De l’origine géographique
Parmi les personnes rencontrées, certaines sont nées ici et sont toujours restées vivre dans le COB. D’autres, nées ici, sont parties puis revenues, souvent dans leur commune d’origine ou à proximité. Et puis, il y a les personnes issues d’autres régions de France ayant choisi de venir vivre en Bretagne à un moment donné de leur parcours de vie. Ce constat, bien connu et commun, nous enseigne toutefois que l’attachement que les personnes peuvent avoir pour le patrimoine immatériel ou, plus largement pour la culture bretonne, ne dépend pas uniquement du fait d’être né ici ou là-bas. Les liens, l’attachement pour le patrimoine vivant relèvent de relations établies dans le temps, auprès de quelques-uns et pas de quelques autres, à cet endroit-là et pas à un autre. Cela dépend donc de la relation que chacun tisse au fur et à mesure du temps pour certains. Pour d’autres, ces liens ne se sont jamais tissés.
Des patrimoines différents selon les lieux de vie
Au-delà de l’endroit où les personnes rencontrées sont nées, elles habitent toutes sur le territoire du COB mais dans des communes différentes. On a ainsi pu constater que les pratiques de la culture bretonne et du PCI citées sont toujours associées à des territoires localisés. Par exemple, beaucoup fréquentent tel pardon mais pas tel autre, se déplacent pour tel fest-noz mais pas pour tel autre. Et d’aucuns de souligner « qu’ici on ne parle pas le même breton que les voisins ». Ainsi, si les communes dans lesquelles nous avons enquêté se différencient selon leur démographie, le type et le nombre de services de proximité, une activité économique plus ou moins dense et dynamique, etc., les habitants du COB sollicités différencient aussi ces communes selon ce qui fait patrimoine pour eux.
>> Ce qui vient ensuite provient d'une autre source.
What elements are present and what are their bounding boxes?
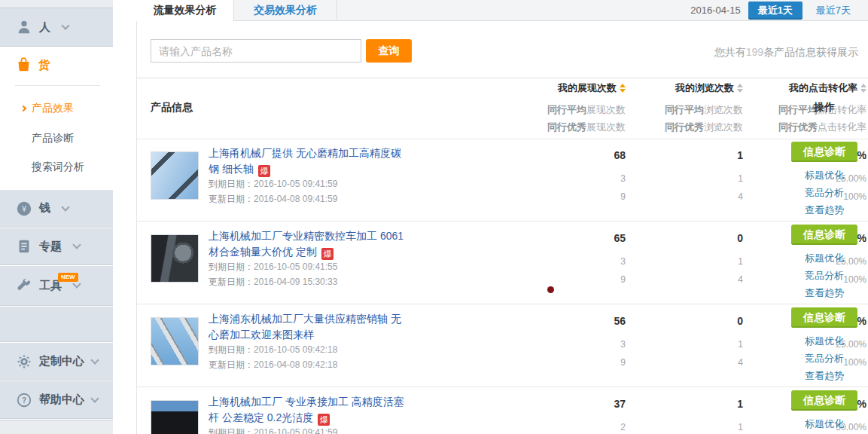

Ainsi, la commune de La Feuillée n’est pas celle Poullaouën parce qu’elle est située dans les Monts d’Arrée caractérisés par leur lande, leurs forêts, leurs légendes et leurs contes. Langonnet n’est pas Plounévez-Quintin parce qu’Alan Stivell y a élu résidence durant de nombreuses années, parce que s’y tient à nouveau la fête de la langue bretonne et que la commune a connu une vague d’émigration vers le Canada et les États-Unis dans les années 1950-1960. Poullaouën n’est pas La Feuillée parce que la commune se situe à la lisière des Monts d’Arrée et qu’elle est le berceau du renouveau du fest-noz. Plounévez-Quintin n’est pas Langonnet parce qu’une ancienne institutrice a initié toute une génération aux danses bretonnes, parce que s’y trouve, à proximité, la commune de Rostrenen et l’influence de son cercle celtique.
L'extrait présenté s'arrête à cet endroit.